How do variable types affect pointer arithmetic work in C?


I'm having trouble understanding pointer's arithmetic.

Let int B=0, *p=&B, **V=&p and sizeof(int)=4, sizeof(*int)=8

What does the instruction (*V)[1] do? To me, what I see is that (*V)[1] is equivalent*(*V+1), so what should happen is, we dereference V (which is a pointer to a pointer to an int) and sum 1 to the content of that variable, which is an address. That variable is a pointer and we're assuming sizeof(*int)=8, so in theory we should sum 1 * sizeof(*int) (which is 8) to whatever address is stored in the pointer p to which the pointer V points.

The solution, however, says to sum 4 (1 + sizeof(int)). Is it wrong or is my thinking wrong?


Solution

  • The solution you reference is correct.

    The expression *V has type int *, so it points to an array of 1 or more int. So because it points to an int, when pointer arithmetic happens the size of the datatype it point to (sizeof(int), i.e. 4) is multiplied by the given value (1). So if you were to print the values of *V and *V + 1 you would see that they differ by 4.

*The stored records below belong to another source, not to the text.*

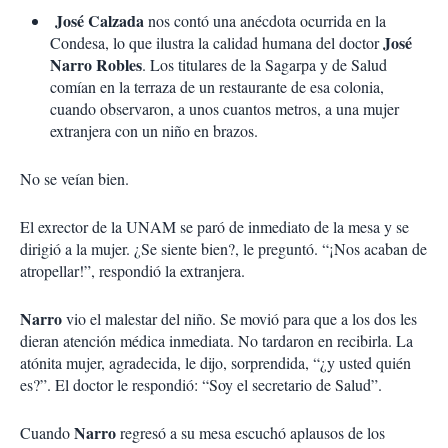
José Calzada
nos contó una anécdota ocurrida en la
José
Condesa, lo que ilustra la calidad humana del doctor
Narro Robles
. Los titulares de la Sagarpa y de Salud
comían en la terraza de un restaurante de esa colonia,
cuando observaron, a unos cuantos metros, a una mujer
extranjera con un niño en brazos.
No se veían bien.
El exrector de la UNAM se paró de inmediato de la mesa y se
dirigió a la mujer. ¿Se siente bien?, le preguntó. “¡Nos acaban de
atropellar!”, respondió la extranjera.
Narro
vio el malestar del niño. Se movió para que a los dos les
dieran atención médica inmediata. No tardaron en recibirla. La
atónita mujer, agradecida, le dijo, sorprendida, “¿y usted quién
es?”. El doctor le respondió: “Soy el secretario de Salud”.
Narro
Cuando
regresó a su mesa escuchó aplausos de los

    There is however a problem with (*V)[1], equivalently *(*V + 1). Since *V points to B, *V + 1 points one element past B. This is legal since a pointer can point to one element past the end of an array (or equivalently a single object which is treated as an array of size 1). What is not legal however is to dereference that pointer. Doing so invokes undefined behavior.